SURABAYA SINAR POS – Bekraft – Sebutan sebagai Kota Digital atau Smart City Layak disematkan untuk kota Surabaya. Pelayanan  Publik  dengan sistem online melalui aplikasi dan web, iklim industri digital ditandai dengan bermunculannya produk start art unggulan serta menjamurnya  c0-working space dan komunitas kreatif digital menjadi alasan utama penobatan tersebut.

Tak heran jika Badan Ekonomi Kreatif (Bekraft ) melalui Deputi Infrastruktur selalu menjadikan Surabaya sebagai salah satu tuan rumah penyelenggaraan Bekraft Developer Day (BDD) dalam tiga tahun terakhir. Termasuk pada Minggu (1/7) di Hotel JW Marriot Surabaya . Animo yang tinggi dari para Developer dan calon developer mengikuti  BDD terlihat dari jumlah peserta yang selalu melebihi dari 1000 orang.

“Hal tersebut menunjukkan antusiasme  warga  untuk upgrade skill. Sehingga diharapkan akan muncul talenta-talenta baru dari kota Surabaya,” ucap Deputi  Infrastruktur  Bekraft  Hari Sungkari.

Hari melanjutkan sebanyak 654 Developer Surabaya yang terpilih dari pelaksanaan BDD sebelumnya, sedang mengikuti bimbingan secara online melalui Platform Decoding Academy. Program beasiswa tersebut kembali dibuka untuk peserta BDD Surabaya tahun ini.

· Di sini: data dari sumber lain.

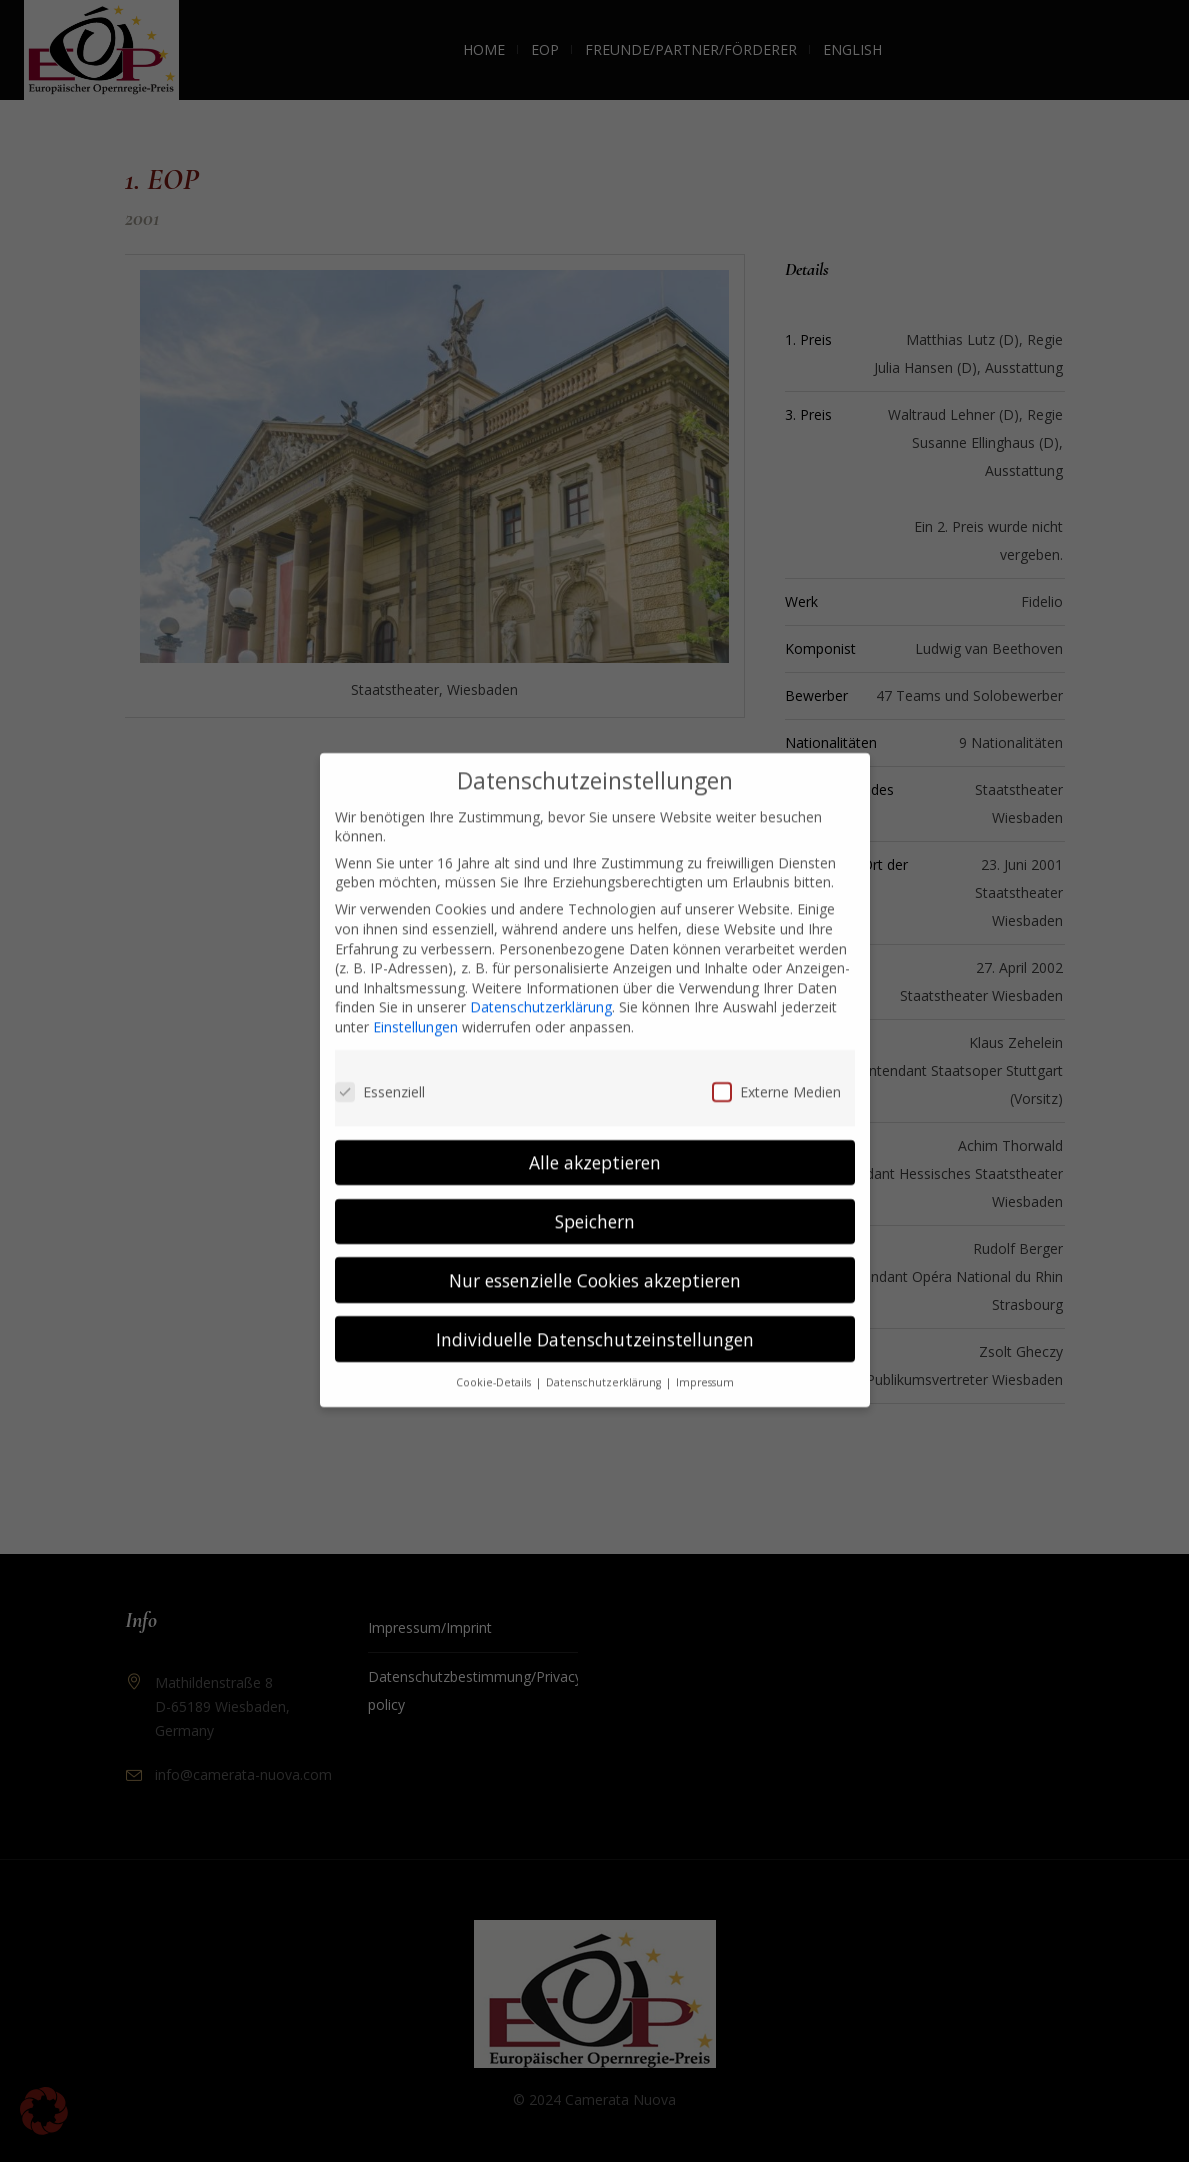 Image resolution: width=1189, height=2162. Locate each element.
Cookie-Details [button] (495, 1361)
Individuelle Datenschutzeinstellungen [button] (595, 1317)
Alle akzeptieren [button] (595, 1140)
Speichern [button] (595, 1199)
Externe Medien (776, 1070)
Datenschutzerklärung (541, 985)
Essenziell (380, 1070)
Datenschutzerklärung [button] (605, 1361)
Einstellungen (415, 1005)
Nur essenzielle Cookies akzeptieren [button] (595, 1258)
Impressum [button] (705, 1361)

Upaya tersebut merupakan bentuk intervensi  pemerintah agar bermunculan produsen-produsen baru di sektor  game dan aplikasi yang berkualitas untuk berperan  dalam menggerakkan perekonomian nasional  melalui ekonomi kreatif digital. Apalagi, nilai industri game tanah air sudah menembus angka kisaran 800 juta dollar AS atau sekitar  Rp 11 triliun pada tahun 2017 dan diperkirakan akan mengalami peningkatan sebanyak 25 persen  tahun ini.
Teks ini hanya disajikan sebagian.